Treasury’s Moral Conflict
Treasury calls it sustainability. But sustainability of what?
Not of human wellbeing — of fiscal appearance. The numbers must hold, even if people break.
The entire logic of the system is backwards. Instead of measuring the wellbeing of those harmed at work, it measures the financial exposure of those responsible for the harm. Instead of rewarding recovery, it rewards cost-containment.
It’s a moral conflict hidden inside fiscal language. The same officials who preach responsibility to taxpayers ignore the moral debt owed to those taxpayers when they are injured at work.

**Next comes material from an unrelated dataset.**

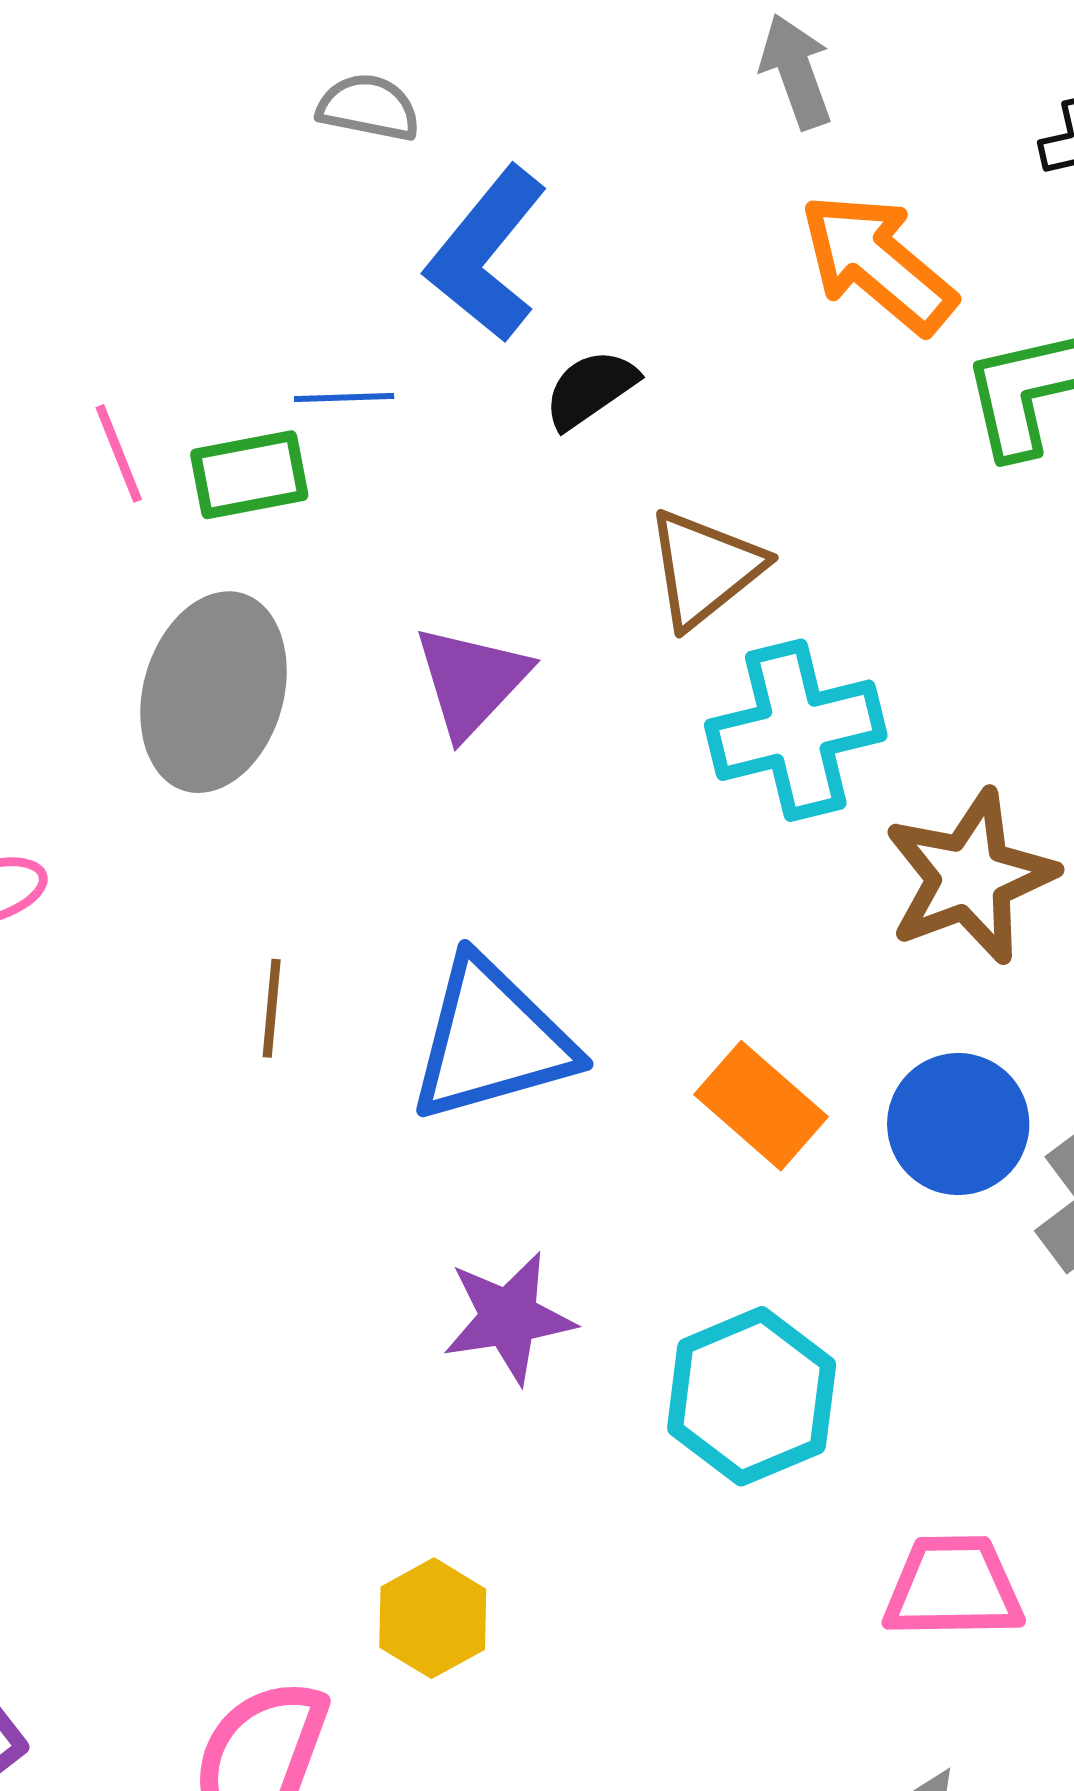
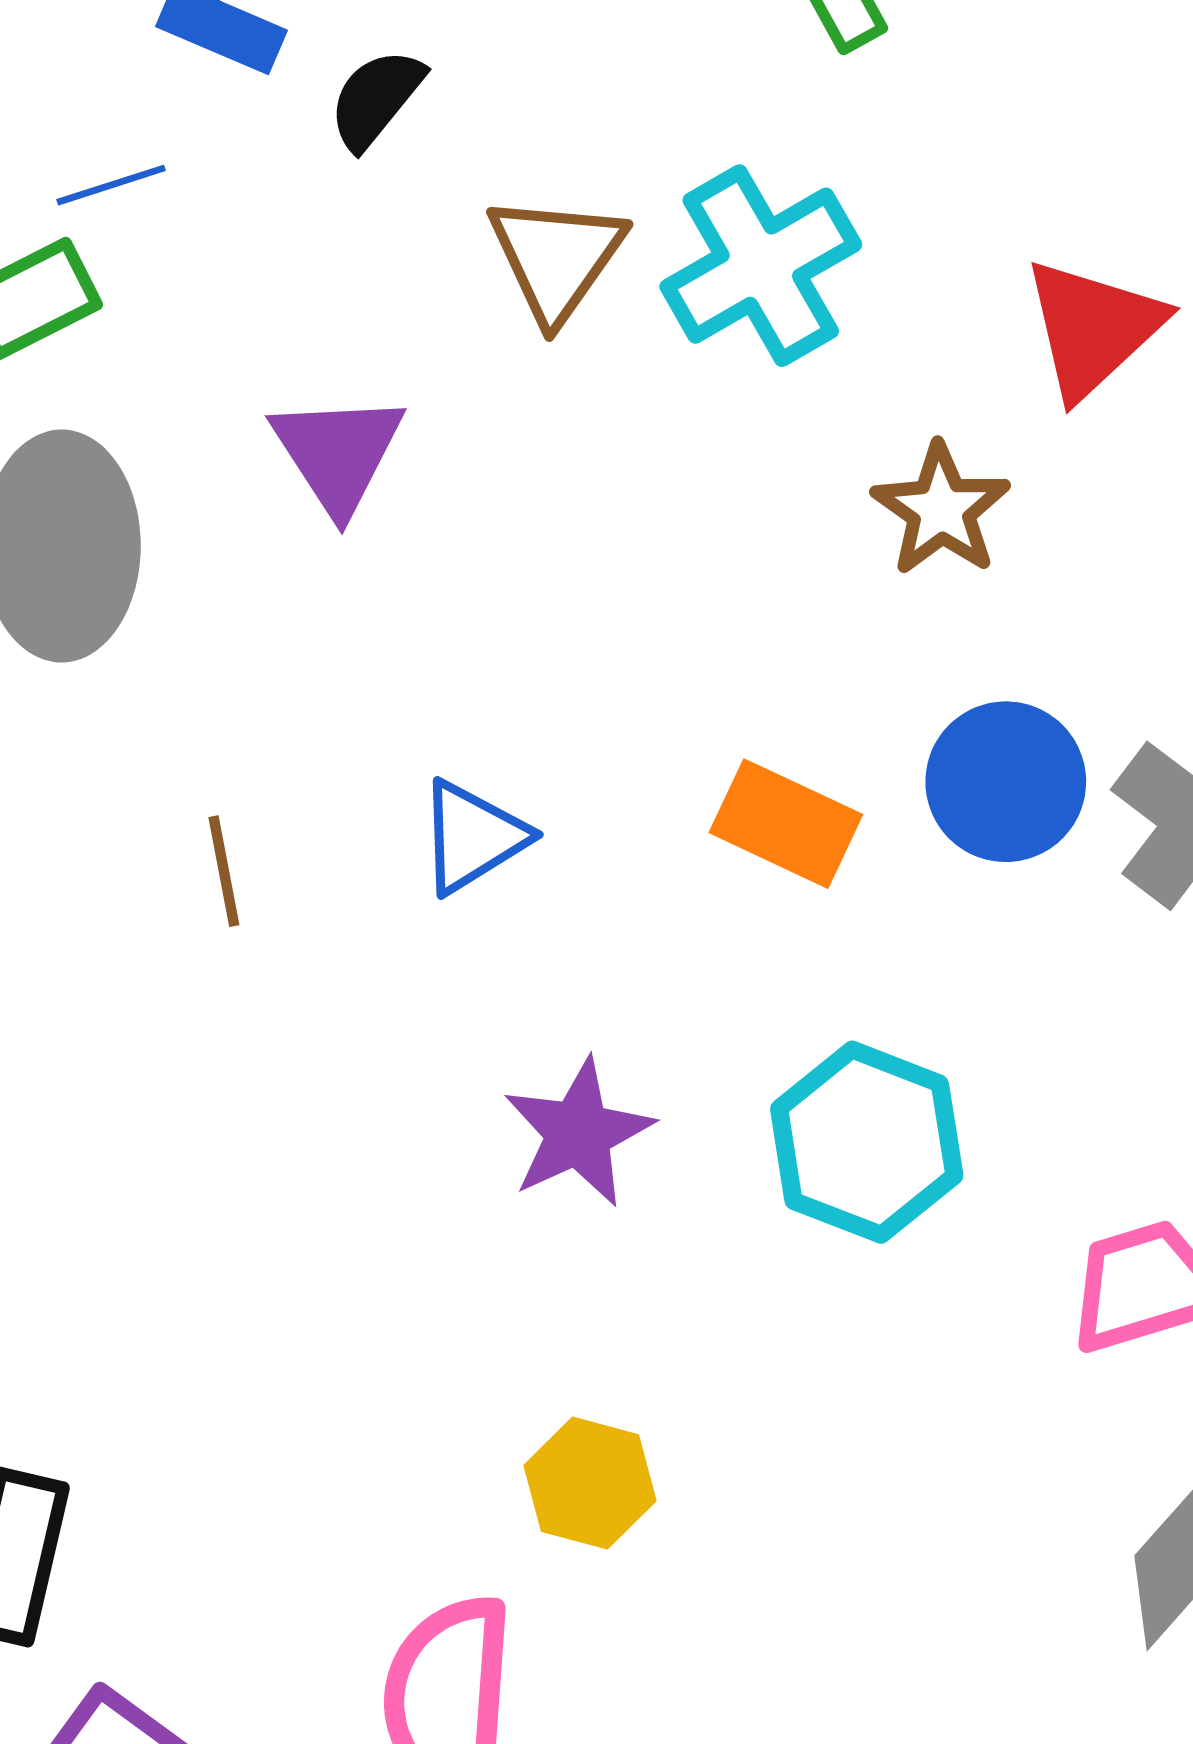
cyan cross: (796, 730) -> (761, 266), moved
brown star: (970, 877) -> (941, 510), size x0.7
blue triangle: (492, 1040) -> (473, 837), size x0.6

And while Treasury insists they must make the budget sustainable and insurers' reap the benefits, someone somewhere drafts condolence letters for ministers, letters acknowledging the suicides of those who didn’t survive the review economy.
Reclaiming Accountability
If endless reviews cannot fix a broken system, then the only solution left is truth — unfiltered, unredacted, and unspun.
Accountability means more than transparency; it means ownership of harm. It means admitting that governance built on denial cannot heal the people it injures. It means shifting the purpose of data, from defending budgets to defending lives.
It means our politicians doing much better and refusing to sell out and cause human harm.
The time for review is over. The time for repair has come.
Because every system built to protect people but instead profits from their suffering belongs to another era, one we swore we had left behind. Did we?